I suppose it is conceivable that a universe might be just matter flattening onto the surface of a rotating black hole, in which case, we might be the solution to the question of whether information is lost when it enters one. I wondered about that years ago. It would yield, I think, a spreading, but very flattened, universe. The universe would then tend to acquire the rotational velocity of the black hole, though not all at once. But I wonder why there wouldn't be a directional gravitational bias, if slight. It should be measurable.
If the above is ever proven true, Sabine will no doubt be pleased that there might be no free will.
It seems like, if you're a holographic universe replaying events of a past universe, then the whole darned universe got sucked into a black hole, not just a planet or two, and a black hole becomes a surface broadcasting holograms which look like what we see.
If that is the case, what can we say about smaller, local black holes? Are they replaying solar and planetary inputs? Where?
It would seem like, if there is replaying going on, it would be inside of the event horizon, although there is black hole radiation, so what do I know about that?
On the plus side, the information paradox would seem to disappear altogether. Yay, no paradox.
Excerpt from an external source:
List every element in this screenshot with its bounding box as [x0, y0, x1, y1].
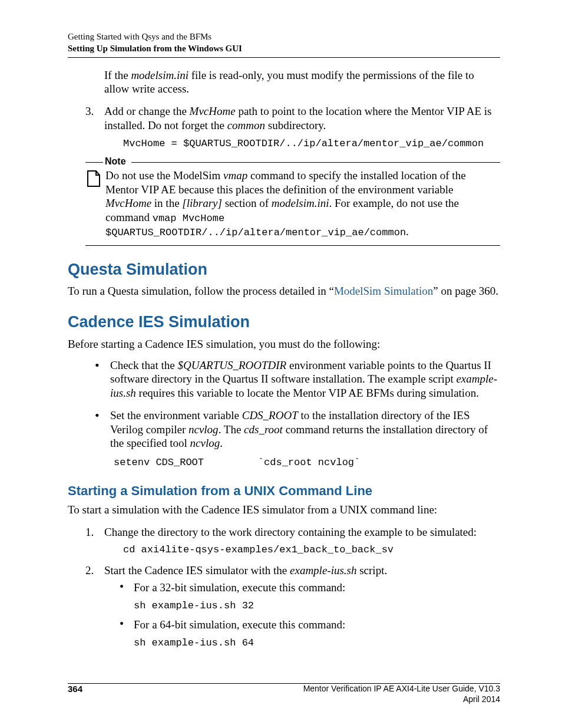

But then we are possibly living through the replaying of what happened to a doomed universe. Cheery.
And the passage of time is perhaps then underpinned by the rotation of a gargantuan black hole playing out a dead universe's data. Then local black holes should be altering the rate of the passage of time somewhat. Is the passage of time somehow coupled to the rotational rate of a gargantuan black hole, modified and localized by the presence of matter? Is its arrow fixed because of a gargantuan black hole's rotation? Hm. Could time have angular momentum?
I have officially reached peak coffee for today. Back to debugging misbehaving video game bots. Hey, if this is a black hole rerun, I've fixed them already. Woo-hoo!